By Peyton Fleming
YEPALA, Ghana - Access to safe drinking water is a colossal challenge globally and no place more than in Sub-Saharan Africa. Among the many problem areas is northern Ghana, a remote savannah dotted with small villages, tin-roofed mud huts and 800,000 people who drink bacteria-laden water. Most of the villages get their water from murky-brown surface water sources known as dugouts.
Here in the village of Yepala, nobody likes dugout water. "Terrible," said Awabu Mageed, standing outside her small hut, with goats and young children scampering around her. "Even when you boil it for tea, it isn't good." It's also contaminated with fecal matter, which is why 15 to 20 percent of the children under 5 in this region suffer from diarrheal disease that can kill.
When Kate Cincotta visited northern Ghana as an MIT engineering student, she saw a big opportunity for improving the drinking water.
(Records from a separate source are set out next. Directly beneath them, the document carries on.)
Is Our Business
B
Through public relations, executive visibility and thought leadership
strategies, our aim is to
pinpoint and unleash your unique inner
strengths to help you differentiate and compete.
And it wouldn't require more costly engineering solutions like deepwater wells.
Cincotta came up with a solution that is far simpler - provide local women with low-cost equipment and train them to use locally available products - chlorine and potassium alum powder - to treat the contaminated water and make it safe to drink.
Eight years ago, Cincotta launched Saha Global, a Boston-based nonprofit empowering local women in extremely poor villages like Yepala to treat the contaminated water - and make a little money in doing so.
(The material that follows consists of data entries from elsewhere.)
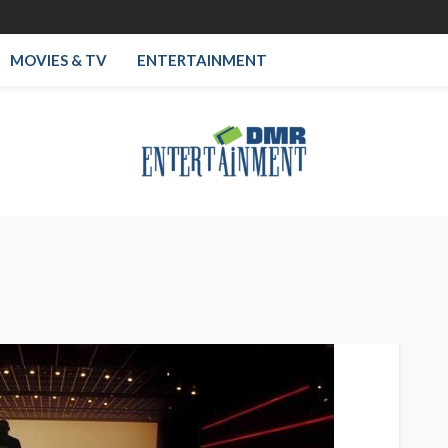
MOVIES & TV
ENTERTAINMENT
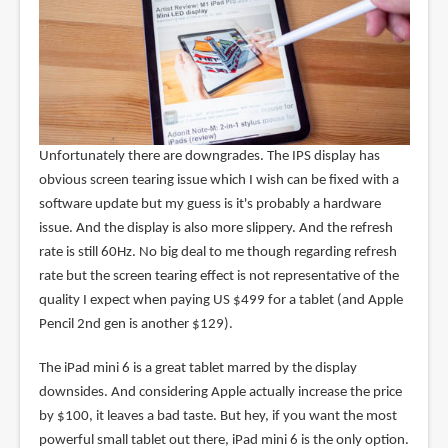
Unfortunately there are downgrades. The IPS display has
obvious screen tearing issue which I wish can be fixed with a
software update but my guess is it's probably a hardware
issue. And the display is also more slippery. And the refresh
rate is still 60Hz. No big deal to me though regarding refresh
rate but the screen tearing effect is not representative of the
quality I expect when paying US $499 for a tablet (and Apple
Pencil 2nd gen is another $129).
The iPad mini 6 is a great tablet marred by the display
downsides. And considering Apple actually increase the price
by $100, it leaves a bad taste. But hey, if you want the most
powerful small tablet out there, iPad mini 6 is the only option.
Here's how it works: each of the participating women receives three free water drums, a bunch of smaller blue buckets and basic training on treating and selling the water. They also receive regular monitoring support from five local Saha Global staffers who travel from village to village every day on small motorcycles.
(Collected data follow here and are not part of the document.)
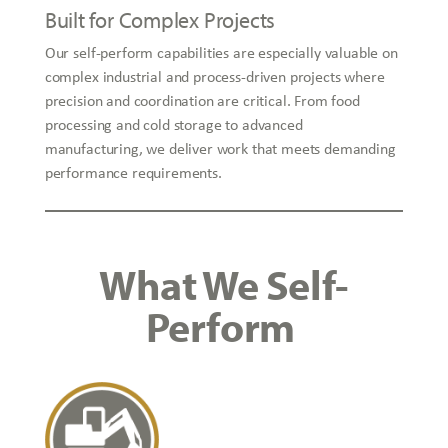
Built for Complex Projects
Our self-perform capabilities are especially valuable on
complex industrial and process-driven projects where
precision and coordination are critical. From food
processing and cold storage to advanced
manufacturing, we deliver work that meets demanding
performance requirements.
What We Self-
Perform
Eda Reed, Saha Global's expansion coordinator, explains how they are providing clean water in northern Ghana.
Cincotta has been painstakingly careful in thinking through the concept, beginning with her choice of women - not men - to run the businesses. "Women are the water experts because they're the ones who collect the water every day. They've been doing since they were 4 years old," she said.
She also recognized the importance of locating the water treatment centers near the dugouts, which women were visiting up to six times a day to get their water. This way, it wouldn't require a big behavior change then to switch from dirty water to clean water.
Today, 93 water businesses are up and running, serving 46,500 people. "Every operation we started is still running," says Cincotta, who is providing about $800-$1500 of materials per village, which less than half the cost of drilling a well, which also requires maintenance.
To be sure, nobody is getting rich. The women work about five hours a week, netting about $1 to $2 a week, nothing to sneeze at in an area where subsistence agriculture is about the only type of employment.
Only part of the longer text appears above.